THIS ANTITRUST THING,'' Microsoft chairman Bill Gates allegedly told executives from Intel at a meeting in 1995, ""will blow over.'' Microsoft wasn't changing its business practices at all as a result of the government investigation, Gates continued, according to handwritten notes by an Intel executive--except that it might revise its policy on keeping records of corporate e-mail. That may have been meant as a joke. As of last week the company has never had an e-mail policy, according to a Microsoft spokesman. Thus in its protracted investigation the government was able to get its hands on an estimated 3.3 million Microsoft documents, including mega-bytes of e-mail messages dating from the early 1990s--and is now using them to contradict Gates's own videotaped testimony in the most significant antitrust case of the decade.

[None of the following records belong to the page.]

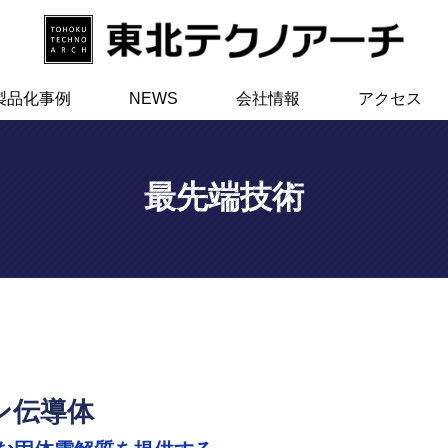
製品化事例
NEWS
会社情報
アクセス
最先端技術
ン伝導体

From the glass towers of midtown Manhattan to the glass shoe boxes of Silicon Valley rose a muffled murmur of clicks last week, the sound of cubicle dwellers hitting DELETE as they scrolled through years of accumulated electronic correspondence, in search of business plans that smacked of brilliance, as well as illegality; projections of how much the company could save by laying off everyone over 55; dirty jokes; mash notes, and comments about the CEO's bald spot. Those who didn't think of this on their own were encouraged to do so by cybersavvy employers, like Amazon.com, the online book merchant, which this fall instructed workers that all nonessential documents ""should be destroyed when they are no longer current or useful,'' according to a company spokesman. Until now, says Los Angeles attorney Michael Overly, an expert on electronic communications, only around a third of all businesses have had formal policies on the content, handling and archiving of e-mail, and only about a third of those have been actively enforced. But he predicts these numbers will climb sharply, propelled not just by the Microsoft trial but also by Chevron's $2.2 million settlement in 1995 with a group of female employees who took offense at e-mail postings such as the one headed ""25 reasons why beer is better than women.'' For many companies, he says, ""the honeymoon with e-mail is coming to an end.''
Surprisingly, indiscreet e-mail can be even more dangerous than written records and memos. An unfiled note gets deleted in the next day's trash, but in a typical office network almost all e-mail is recorded on the system server (graphic). Messages sent years ago may live on in taped storage, far beyond the reach of a delete key, although not of a subpoena. Lack of space is rarely a problem; Randy Kolb, information services director for the city of Eugene, Ore., estimates that one employee has 180 megabytes of e-mail stored up, equivalent to roughly 180,000 typed sheets of paper. But it would be the work of minutes for a computer to sort it all for lawyers in search of a single incriminating phrase.